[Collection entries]
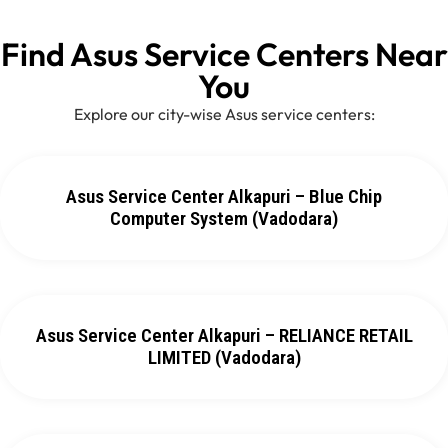
Find Asus Service Centers Near
You
Explore our city-wise Asus service centers:
Asus Service Center Alkapuri – Blue Chip
Computer System (Vadodara)
Asus Service Center Alkapuri – RELIANCE RETAIL
LIMITED (Vadodara)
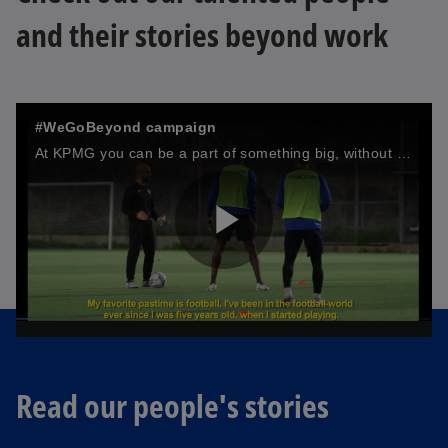
and their stories beyond work
#WeGoBeyond campaign
At KPMG you can be a part of something big, without having to be anybody but yourself. We value the diversity our people bring to the table and pride ourselves in the talent that surrounds us.
P
l
Read our people's stories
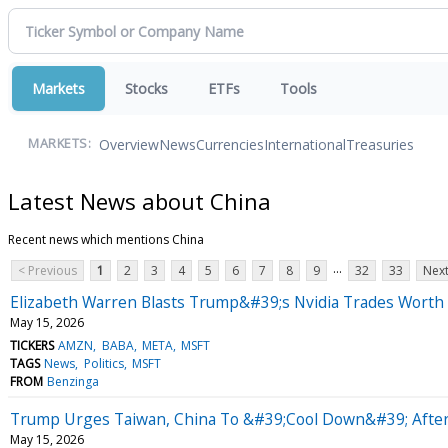
Markets
Stocks
ETFs
Tools
Overview
News
Currencies
International
Treasuries
MARKETS:
Latest News about China
Recent news which mentions China
...
< Previous
1
2
3
4
5
6
7
8
9
32
33
Next
Elizabeth Warren Blasts Trump&#39;s Nvidia Trades Worth M
May 15, 2026
TICKERS
AMZN
BABA
META
MSFT
TAGS
News
Politics
MSFT
FROM
Benzinga
Trump Urges Taiwan, China To &#39;Cool Down&#39; Afte
May 15, 2026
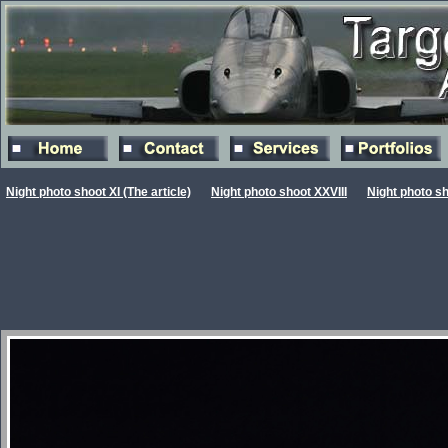
Night photo shoot XI (The article)
Night photo shoot XXVIII
Night photo s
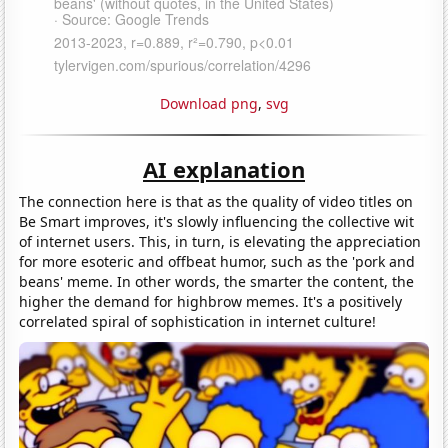
Download png
,
svg
AI explanation
The connection here is that as the quality of video titles on
Be Smart improves, it's slowly influencing the collective wit
of internet users. This, in turn, is elevating the appreciation
for more esoteric and offbeat humor, such as the 'pork and
beans' meme. In other words, the smarter the content, the
higher the demand for highbrow memes. It's a positively
correlated spiral of sophistication in internet culture!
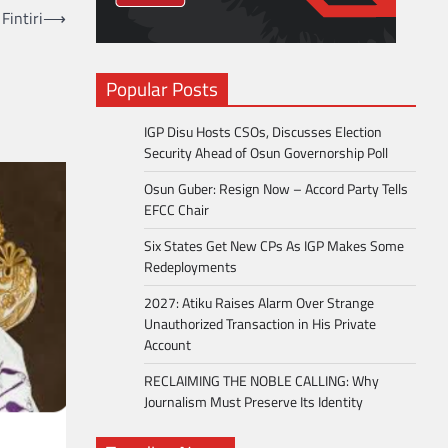
Fintiri
⟶
Popular Posts
IGP Disu Hosts CSOs, Discusses Election
Security Ahead of Osun Governorship Poll
Osun Guber: Resign Now – Accord Party Tells
EFCC Chair
Six States Get New CPs As IGP Makes Some
Redeployments
2027: Atiku Raises Alarm Over Strange
Unauthorized Transaction in His Private
Account
RECLAIMING THE NOBLE CALLING: Why
Journalism Must Preserve Its Identity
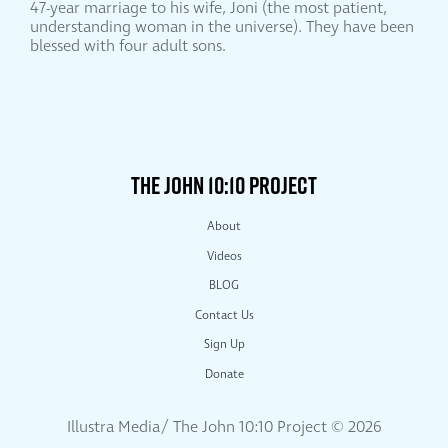
47-year marriage to his wife, Joni (the most patient,
understanding woman in the universe). They have been
blessed with four adult sons.
THE JOHN 10:10 PROJECT
About
Videos
BLOG
Contact Us
Sign Up
Donate
Illustra Media/ The John 10:10 Project ©
2026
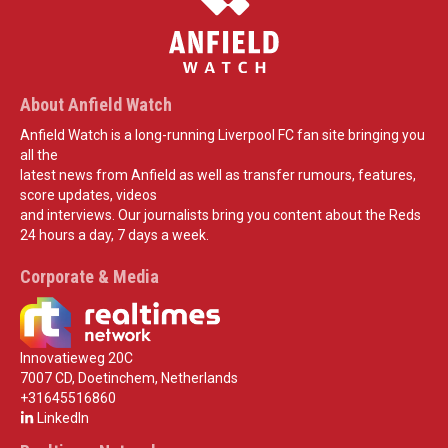
About Anfield Watch
Anfield Watch is a long-running Liverpool FC fan site bringing you
all the
latest news from Anfield as well as transfer rumours, features,
score updates, videos
and interviews. Our journalists bring you content about the Reds
24 hours a day, 7 days a week.
Corporate & Media
Innovatieweg 20C
7007 CD, Doetinchem, Netherlands
+31645516860
LinkedIn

Your objective:
Please transcribe all of the records above exactly, leaving out any pictures.

Answer box:
Find Asus Service Centers Near
You
Explore our city-wise Asus service centers:
Asus Service Center Alkapuri – Blue Chip
Computer System (Vadodara)
Asus Service Center Alkapuri – RELIANCE RETAIL
LIMITED (Vadodara)
and their stories beyond work
#WeGoBeyond campaign
At KPMG you can be a part of something big, without having to be anybody but yourself. We value the diversity our people bring to the table and pride ourselves in the talent that surrounds us.
P
l
Read our people's stories
Markets
Stocks
ETFs
Tools
Overview
News
Currencies
International
Treasuries
MARKETS:
Latest News about China
Recent news which mentions China
...
< Previous
1
2
3
4
5
6
7
8
9
32
33
Next
Elizabeth Warren Blasts Trump&#39;s Nvidia Trades Worth M
May 15, 2026
TICKERS
AMZN
BABA
META
MSFT
TAGS
News
Politics
MSFT
FROM
Benzinga
Trump Urges Taiwan, China To &#39;Cool Down&#39; Afte
May 15, 2026
Night photo shoot XI (The article)
Night photo shoot XXVIII
Night photo s
Download png
,
svg
AI explanation
The connection here is that as the quality of video titles on
Be Smart improves, it's slowly influencing the collective wit
of internet users. This, in turn, is elevating the appreciation
for more esoteric and offbeat humor, such as the 'pork and
beans' meme. In other words, the smarter the content, the
higher the demand for highbrow memes. It's a positively
correlated spiral of sophistication in internet culture!
Fintiri
⟶
Popular Posts
IGP Disu Hosts CSOs, Discusses Election
Security Ahead of Osun Governorship Poll
Osun Guber: Resign Now – Accord Party Tells
EFCC Chair
Six States Get New CPs As IGP Makes Some
Redeployments
2027: Atiku Raises Alarm Over Strange
Unauthorized Transaction in His Private
Account
RECLAIMING THE NOBLE CALLING: Why
Journalism Must Preserve Its Identity
47-year marriage to his wife, Joni (the most patient,
understanding woman in the universe). They have been
blessed with four adult sons.
THE JOHN 10:10 PROJECT
About
Videos
BLOG
Contact Us
Sign Up
Donate
Illustra Media/ The John 10:10 Project ©
2026
About Anfield Watch
Anfield Watch is a long-running Liverpool FC fan site bringing you
all the
latest news from Anfield as well as transfer rumours, features,
score updates, videos
and interviews. Our journalists bring you content about the Reds
24 hours a day, 7 days a week.
Corporate & Media
Innovatieweg 20C
7007 CD, Doetinchem, Netherlands
+31645516860
LinkedIn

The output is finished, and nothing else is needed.